[Records from a dataset]
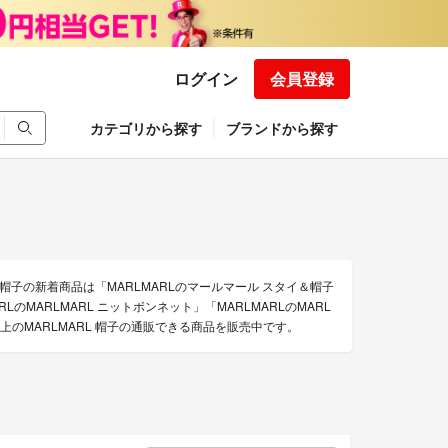
ログイン
会員登録
カテゴリから探す
ブランドから探す
の帽子の新着商品は「MARLMARLのマールマール スタイ＆帽子
のMARLMARL ニットボンネット」「MARLMARLのMARL
上のMARLMARL 帽子の通販できる商品を販売中です。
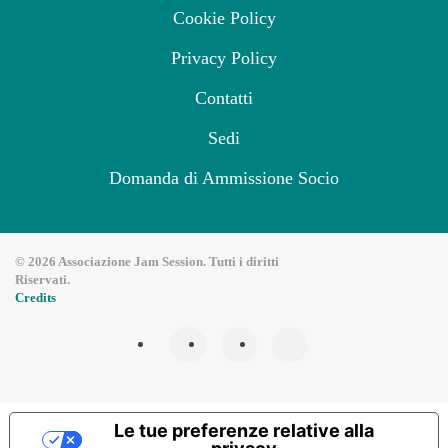
Cookie Policy
Privacy Policy
Contatti
Sedi
Domanda di Ammissione Socio
©
2026
Associazione Jam Session. Tutti i diritti
Riservati.
Credits
Le tue preferenze relative alla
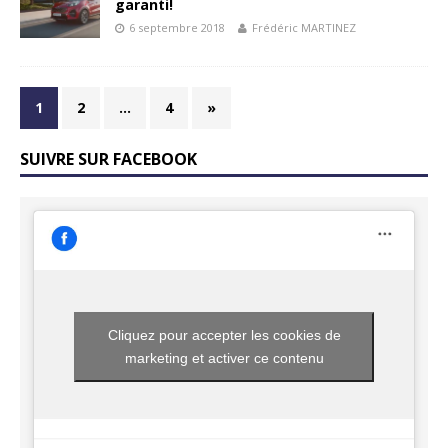
garanti!
6 septembre 2018
Frédéric MARTINEZ
1
2
…
4
»
SUIVRE SUR FACEBOOK
Cliquez pour accepter les cookies de
marketing et activer ce contenu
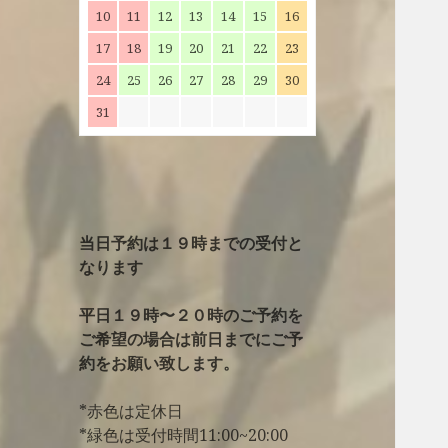
10
11
12
13
14
15
16
17
18
19
20
21
22
23
24
25
26
27
28
29
30
31
当日予約は１９時までの受付と
なります
平日１９時〜２０時のご予約を
ご希望の場合は前日までにご予
約をお願い致します。
*赤色は定休日
*緑色は受付時間11:00~20:00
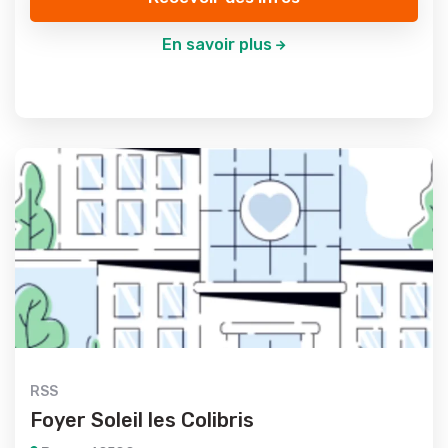
En savoir plus
RSS
Foyer Soleil les Colibris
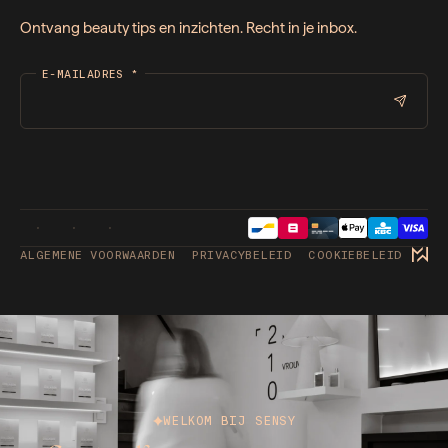
Ontvang beauty tips en inzichten. Recht in je inbox.
E-MAILADRES
*
ALGEMENE VOORWAARDEN
PRIVACYBELEID
COOKIEBELEID
WELKOM BIJ SENSY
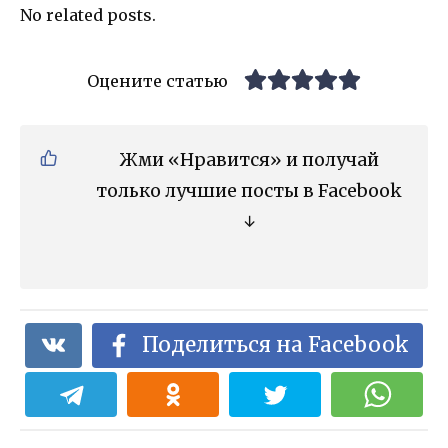
No related posts.
Оцените статью
Жми «Нравится» и получай
только лучшие посты в Facebook
↓
Поделиться на Facebook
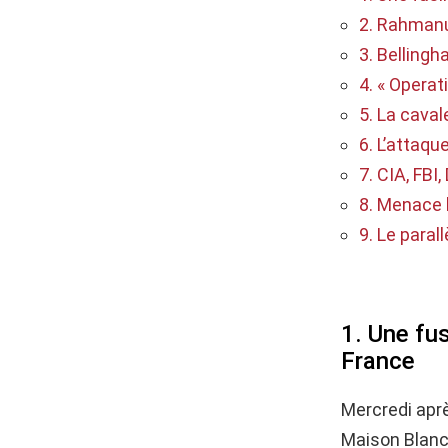
2. Rahmanul
3. Bellingh
4. « Operat
5. La caval
6. L’attaqu
7. CIA, FBI
8. Menace h
9. Le paral
1. Une fus
France
Mercredi apr
Maison Blanc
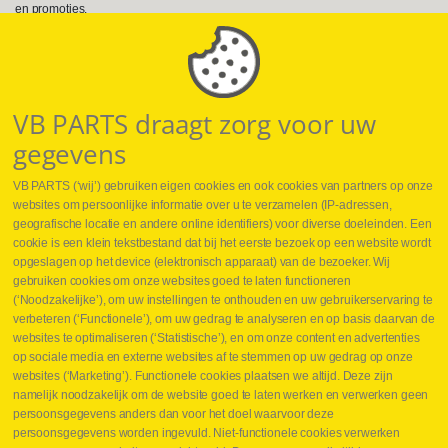
en promoties.
Volg ons op Social Media
VB PARTS draagt zorg voor uw
gegevens
VB PARTS (‘wij’) gebruiken eigen cookies en ook cookies van partners op onze
websites om persoonlijke informatie over u te verzamelen (IP-adressen,
geografische locatie en andere online identifiers) voor diverse doeleinden. Een
cookie is een klein tekstbestand dat bij het eerste bezoek op een website wordt
Webshop
opgeslagen op het device (elektronisch apparaat) van de bezoeker. Wij
Nieuws
gebruiken cookies om onze websites goed te laten functioneren
Jobs
(‘Noodzakelijke’), om uw instellingen te onthouden en uw gebruikerservaring te
Contact
verbeteren (‘Functionele’), om uw gedrag te analyseren en op basis daarvan de
websites te optimaliseren (‘Statistische’), en om onze content en advertenties
Leveringen
op sociale media en externe websites af te stemmen op uw gedrag op onze
Drukcontrole set
websites (‘Marketing’). Functionele cookies plaatsen we altijd. Deze zijn
Persmaten
namelijk noodzakelijk om de website goed te laten werken en verwerken geen
Herstellen cilinders
persoonsgegevens anders dan voor het doel waarvoor deze
Hoe opmeten?
persoonsgegevens worden ingevuld. Niet-functionele cookies verwerken
Hydrogroepen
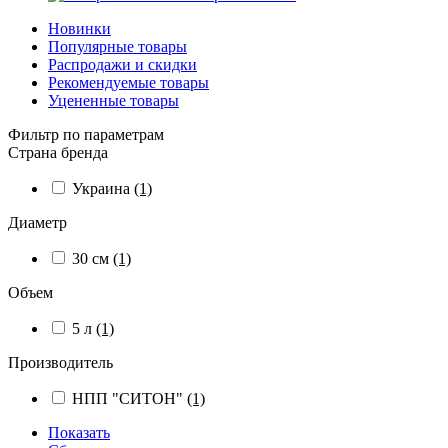
Новинки
Популярные товары
Распродажи и скидки
Рекомендуемые товары
Уцененные товары
Фильтр по параметрам
Страна бренда
Украина
(1)
Диаметр
30 см
(1)
Объем
5 л
(1)
Производитель
НПП "СИТОН"
(1)
Показать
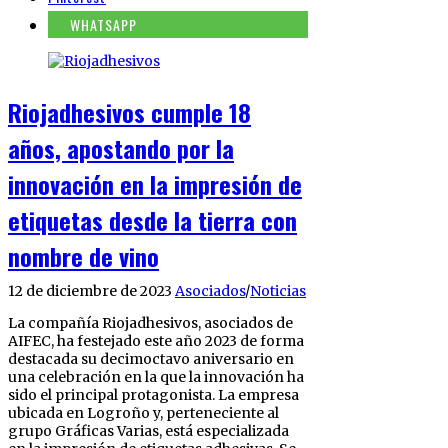
WHATSAPP
Riojadhesivos cumple 18
años, apostando por la
innovación en la impresión de
etiquetas desde la tierra con
nombre de vino
12 de diciembre de 2023
Asociados
/
Noticias
La compañía Riojadhesivos, asociados de
AIFEC, ha festejado este año 2023 de forma
destacada su decimoctavo aniversario en
una celebración en la que la innovación ha
sido el principal protagonista. La empresa
ubicada en Logroño y, perteneciente al
grupo Gráficas Varias, está especializada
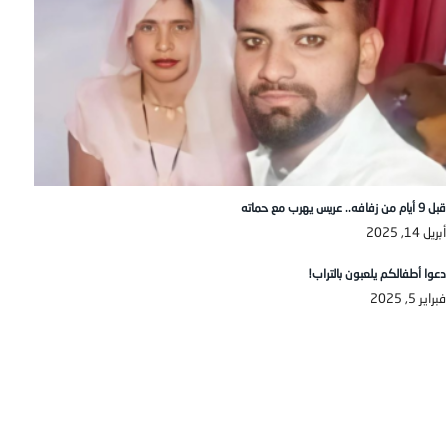
قبل 9 أيام من زفافه.. عريس يهرب مع حماته
أبريل 14, 2025
دعوا أطفالكم يلعبون بالتراب!
فبراير 5, 2025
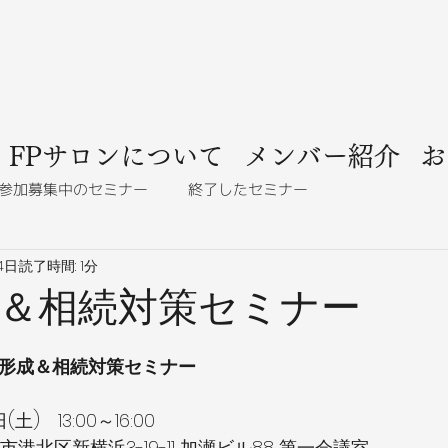
FPサロンについて
メンバー紹介
お
参加募集中のセミナー
終了したセミナー
4日
読了時間: 1分
＆相続対策セミナー
形成＆相続対策セミナー
(土)　13:00～16:00
港北区新横浜3-19-11 加瀬ビル88 第一会議室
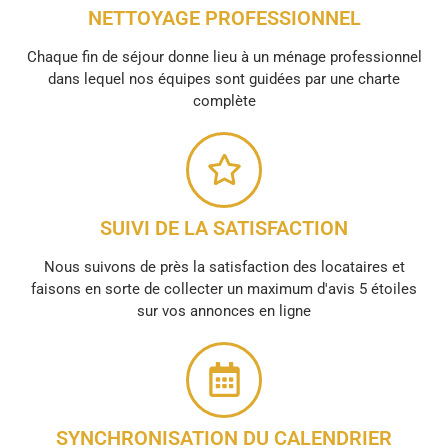
NETTOYAGE PROFESSIONNEL
Chaque fin de séjour donne lieu à un ménage professionnel
dans lequel nos équipes sont guidées par une charte
complète
SUIVI DE LA SATISFACTION
Nous suivons de près la satisfaction des locataires et
faisons en sorte de collecter un maximum d'avis 5 étoiles
sur vos annonces en ligne
SYNCHRONISATION DU CALENDRIER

- DIRECTIONS
Filter the records above down to the lines that hold the string "persoonsgegevens".

- EXERCISE OUTPUT
persoonsgegevens anders dan voor het doel waarvoor deze
persoonsgegevens worden ingevuld. Niet-functionele cookies verwerken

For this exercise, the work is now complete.